▸ **WHAT THE EXERCISE ASKS**
Gather each line containing the string "content" from these entries.

(Document layout analysis data)
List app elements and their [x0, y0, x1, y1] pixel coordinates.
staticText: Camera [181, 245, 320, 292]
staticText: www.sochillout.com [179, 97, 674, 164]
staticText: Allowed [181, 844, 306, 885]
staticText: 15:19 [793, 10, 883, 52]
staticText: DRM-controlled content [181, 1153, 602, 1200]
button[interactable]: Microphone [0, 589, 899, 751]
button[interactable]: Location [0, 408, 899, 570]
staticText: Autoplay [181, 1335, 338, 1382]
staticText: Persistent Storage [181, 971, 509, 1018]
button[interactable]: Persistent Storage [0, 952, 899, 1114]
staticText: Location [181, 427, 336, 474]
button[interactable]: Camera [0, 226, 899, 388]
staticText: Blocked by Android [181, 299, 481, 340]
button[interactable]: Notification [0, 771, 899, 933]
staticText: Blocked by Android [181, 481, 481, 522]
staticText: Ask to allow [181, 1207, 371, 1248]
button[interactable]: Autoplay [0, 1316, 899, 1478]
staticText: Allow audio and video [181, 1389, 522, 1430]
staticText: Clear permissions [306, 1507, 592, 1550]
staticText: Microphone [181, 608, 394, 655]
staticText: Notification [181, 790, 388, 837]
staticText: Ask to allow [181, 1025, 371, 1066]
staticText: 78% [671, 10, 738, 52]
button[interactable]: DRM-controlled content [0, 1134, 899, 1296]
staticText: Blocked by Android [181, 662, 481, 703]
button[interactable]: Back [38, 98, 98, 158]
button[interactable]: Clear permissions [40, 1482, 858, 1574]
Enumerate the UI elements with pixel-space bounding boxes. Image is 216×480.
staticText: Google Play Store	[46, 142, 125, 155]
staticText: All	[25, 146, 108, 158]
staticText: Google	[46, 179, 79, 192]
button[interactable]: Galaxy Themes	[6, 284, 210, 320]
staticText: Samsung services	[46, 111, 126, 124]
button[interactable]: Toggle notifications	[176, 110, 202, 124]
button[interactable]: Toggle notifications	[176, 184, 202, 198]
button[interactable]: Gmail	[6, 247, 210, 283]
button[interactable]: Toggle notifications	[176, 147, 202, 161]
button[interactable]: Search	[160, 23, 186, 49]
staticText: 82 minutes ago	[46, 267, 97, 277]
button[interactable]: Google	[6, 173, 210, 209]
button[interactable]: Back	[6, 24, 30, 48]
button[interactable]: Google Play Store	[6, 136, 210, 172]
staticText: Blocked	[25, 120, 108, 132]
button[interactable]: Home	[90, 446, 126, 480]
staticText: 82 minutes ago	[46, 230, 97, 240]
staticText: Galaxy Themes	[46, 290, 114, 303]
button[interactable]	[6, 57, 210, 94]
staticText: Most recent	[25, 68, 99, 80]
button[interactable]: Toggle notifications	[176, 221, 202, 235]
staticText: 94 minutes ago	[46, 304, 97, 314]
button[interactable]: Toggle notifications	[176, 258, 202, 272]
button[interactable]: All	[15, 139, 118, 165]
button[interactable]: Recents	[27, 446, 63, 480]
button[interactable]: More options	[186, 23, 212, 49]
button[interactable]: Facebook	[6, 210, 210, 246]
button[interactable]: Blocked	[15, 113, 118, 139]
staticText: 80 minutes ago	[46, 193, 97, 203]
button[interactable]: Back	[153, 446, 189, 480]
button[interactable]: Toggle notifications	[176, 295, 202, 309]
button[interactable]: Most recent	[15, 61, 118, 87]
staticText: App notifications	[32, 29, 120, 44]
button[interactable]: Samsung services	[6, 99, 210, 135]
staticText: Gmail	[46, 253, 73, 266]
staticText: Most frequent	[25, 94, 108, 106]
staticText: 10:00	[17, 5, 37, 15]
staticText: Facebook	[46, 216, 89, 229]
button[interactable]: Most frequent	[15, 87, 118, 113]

▸ **RESULT OF THE TASK**
staticText: DRM-controlled content [181, 1153, 602, 1200]
button[interactable]: DRM-controlled content [0, 1134, 899, 1296]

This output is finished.